Problems

Is it possible to draw the graph $K_{3,3}$ without intersecting edges on a Moebius band?

Is it possible to link three rings together in such a way that they cannot be separate from each other, but if you remove any ring, then the other two will fall apart?

If we glue the opposite sides of the paper band in the same direction as on the picture, we will get a cylinder. What surface do we get, if we glue the circles of the cylinder in the same direction as well?

We start with a rectangular sheet of paper - preferably with proportions more than $6:1$, so that it looks more like a band. For now assume that one can stretch or shrink the paper band as needed. Describe the surface we get if we start with a rectangular sheet of paper and then glue the opposite sides of the paper band in the opposite direction as in the picture.

In the last room, there are two doors, but someone broke into this room and the signs that used to be on the doors are now on the floor! You do not know which sign was on which door, but the statements on them say:

1. There is a trap behind this door.

2. There are traps behind both doors.

Your guide says: The first sign is true if there is treasure behind the first door, otherwise it is false. The second sign is false if there is treasure behind the second door, otherwise it is true.
But you don’t know which sign is first! What do you do?

How would you describe the surface obtained by glueing the sides of the octagon as on the picture? Sides of the same colour are glued together in the same direction as shown.

Describe the surface which we can get if we start with a rectangular sheet of paper, make a cylinder by glueing the opposite sides in the same direction and then glue the other opposite sides of the paper band in the opposite direction as on the picture.

Describe the surface which we can get if we start with a rectangular sheet of paper, make a Moebius band by glueing the opposite sides in the opposite directions and then glue the other opposite sides of the paper band in the opposite direction as on the picture.

$ABC$ is a triangle. The circumscribed circle is the circle that touches all three vertices of the triangle $ABC$. It is also the smallest circle lying entirely outside the triangle. The center of the circumscribed circle is $D$.

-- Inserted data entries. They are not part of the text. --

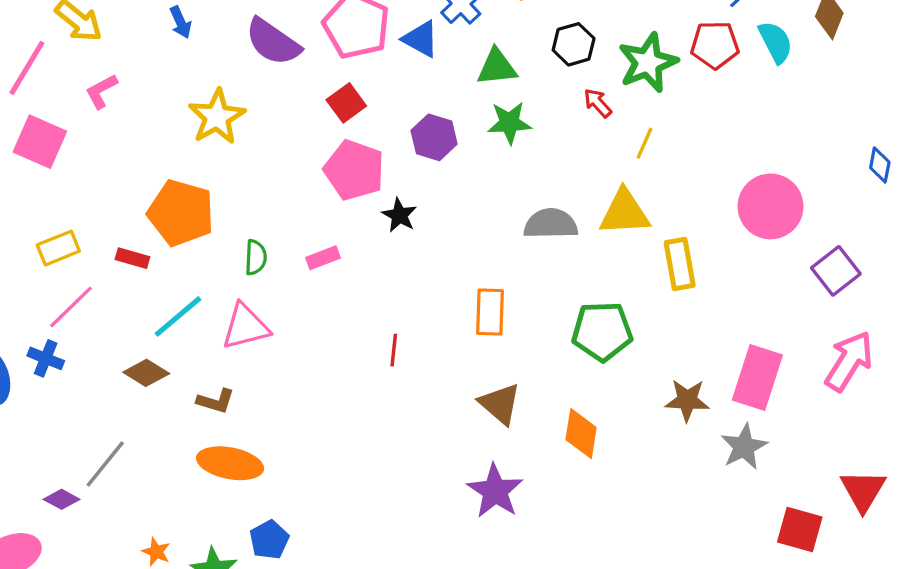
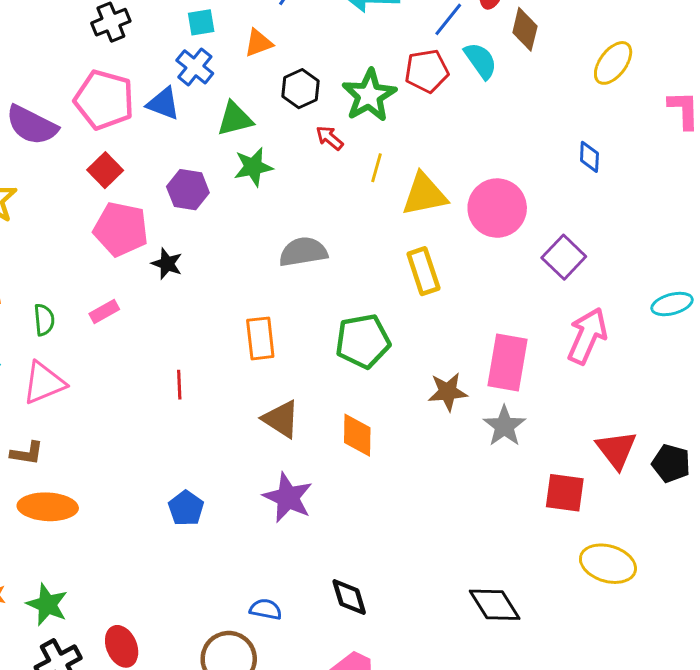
yellow triangle: (624, 213) -> (424, 194), moved
blue pentagon: (269, 540) -> (186, 508), moved

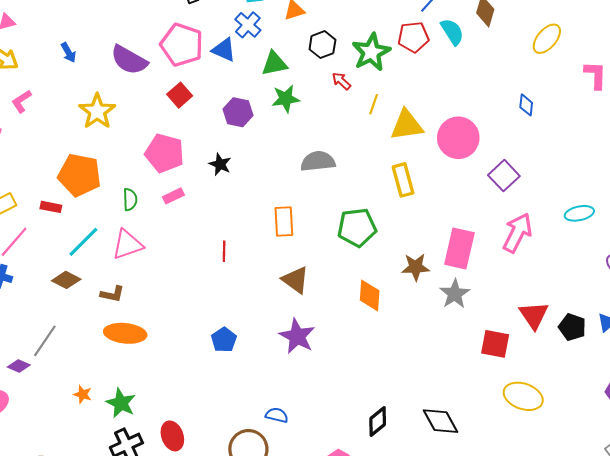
pink pentagon: (121, 229) -> (165, 153), moved
orange diamond: (357, 435) -> (370, 295), moved
black diamond: (349, 597) -> (378, 421), moved, turned 64

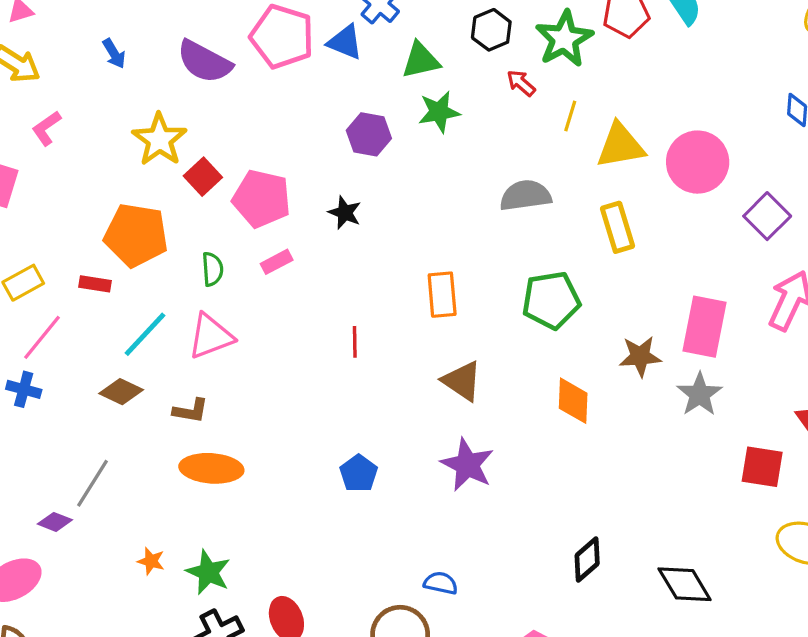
red square: (180, 95) -> (203, 177), moved
gray semicircle: (318, 161) -> (525, 195), moved
black diamond: (378, 421) -> (587, 560), moved

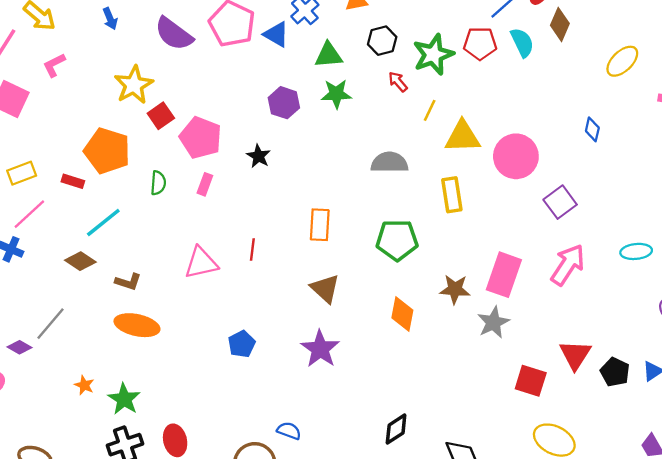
pink rectangle: (277, 262) -> (205, 184), turned -50
pink triangle: (211, 336) -> (201, 263), moved

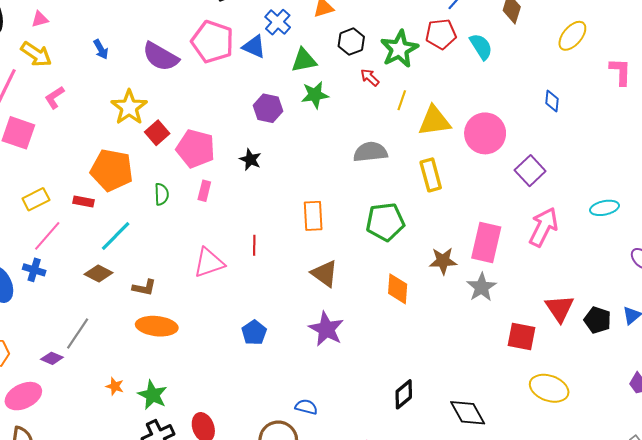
cyan semicircle: (522, 42) -> (481, 47), moved

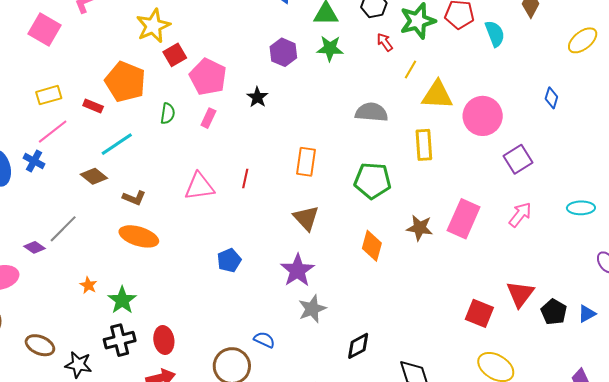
pink arrow: (543, 227) -> (520, 215), size x0.7
gray star: (482, 287) -> (312, 309), moved

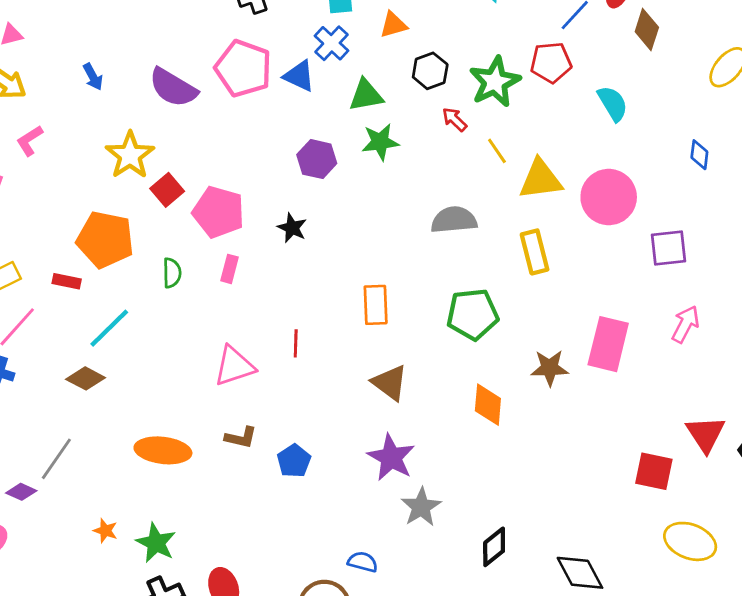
cyan semicircle: (495, 34) -> (613, 103), moved
yellow line: (410, 69) -> (497, 151), turned -54
purple square: (518, 159) -> (668, 248), turned 36
brown L-shape: (134, 198) -> (241, 437), moved

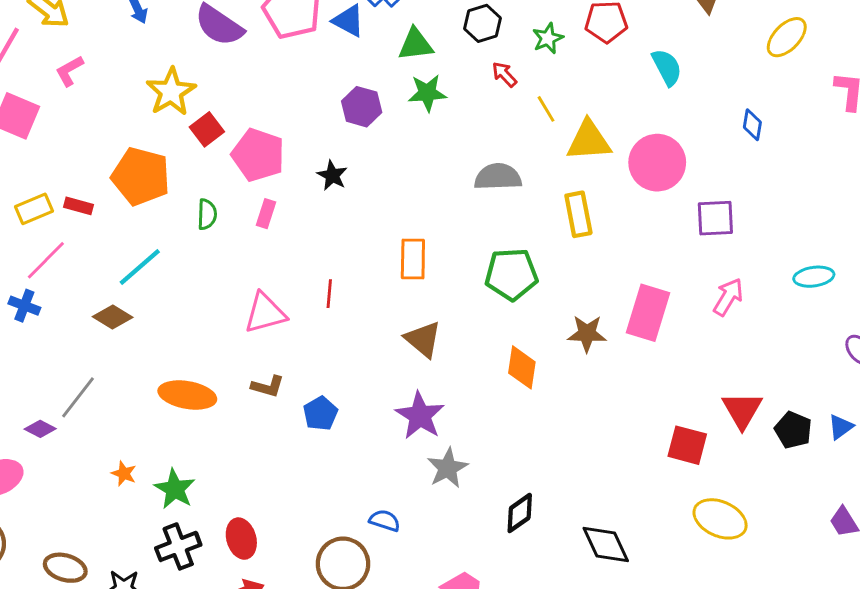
green star: (495, 82) -> (548, 38), size x0.6
red rectangle: (67, 281) -> (79, 206), moved

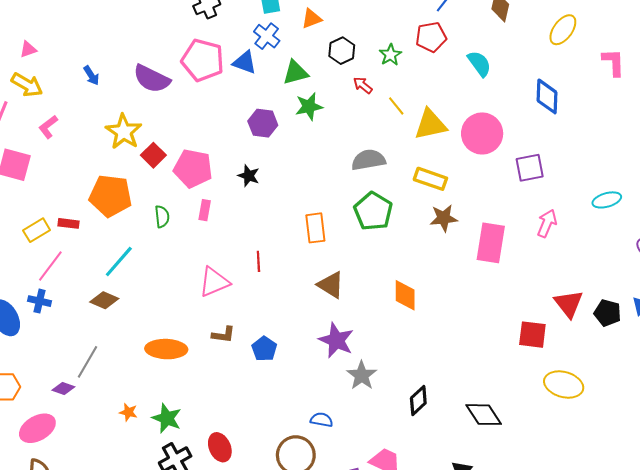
blue diamond: (752, 125) -> (547, 96), size x1.6
yellow rectangle: (578, 214) -> (430, 179), turned -52
green pentagon: (511, 274) -> (373, 211), moved, turned -30
brown star: (587, 334) -> (444, 218), moved

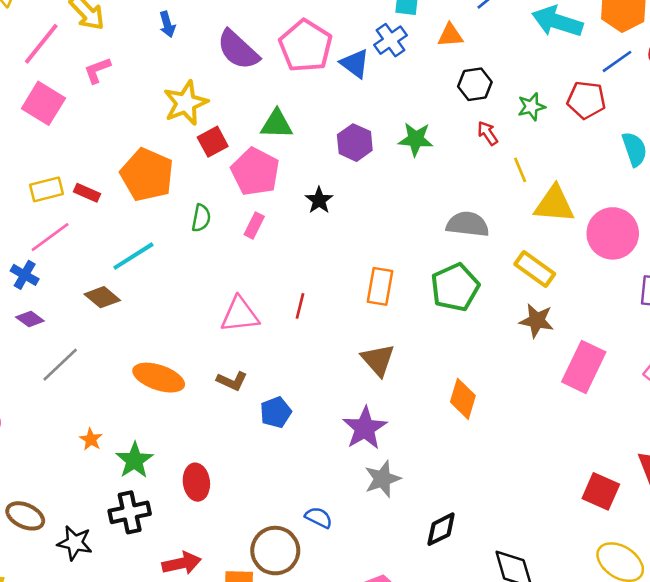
green triangle: (295, 73) -> (277, 124), moved
purple diamond: (63, 388) -> (30, 319), moved
red ellipse: (220, 447) -> (196, 482), moved

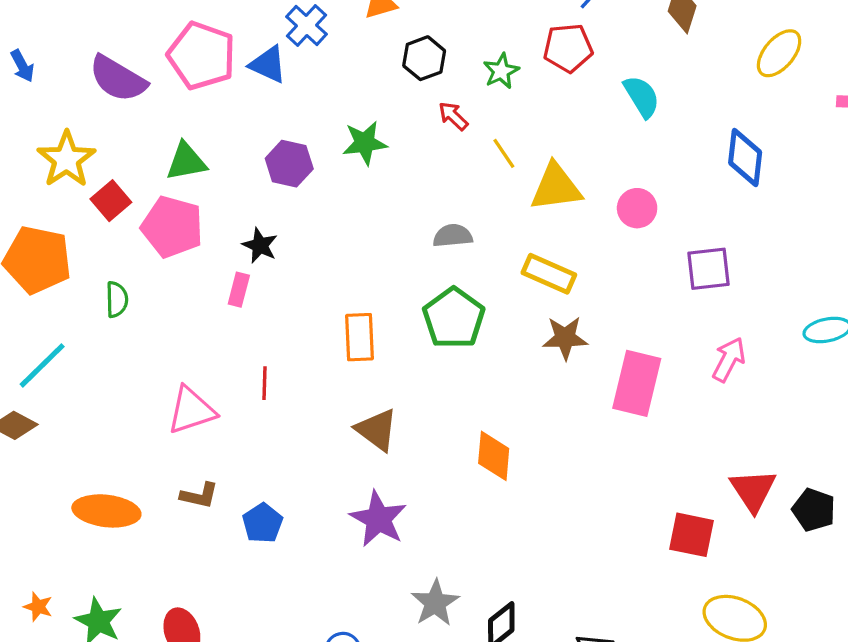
gray semicircle: (468, 224) -> (453, 236), size x0.7
pink rectangle: (254, 226) -> (239, 290), moved
pink circle: (613, 233) -> (637, 208), size x0.6
gray star: (382, 479) -> (435, 603), moved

The inscribed circle is the circle which touches all three sides of the triangle $ABC$. It is also the largest circle lying entirely inside the triangle. The center of the inscribed circle is $E$.

The points $D$ and $E$ are symmetric with respect to the segment $AC$. Find the angles of the triangle $ABC$.

Scrooge McDuck has $100$ golden coins on his office table. He wants to distribute them into $10$ piles so that no two piles contain the same amount of coins. Moreover, no matter how you divide any of the piles into two smaller piles, among the resulting $11$ piles there will be two with the same amount of coins. Find an example of how he could do that.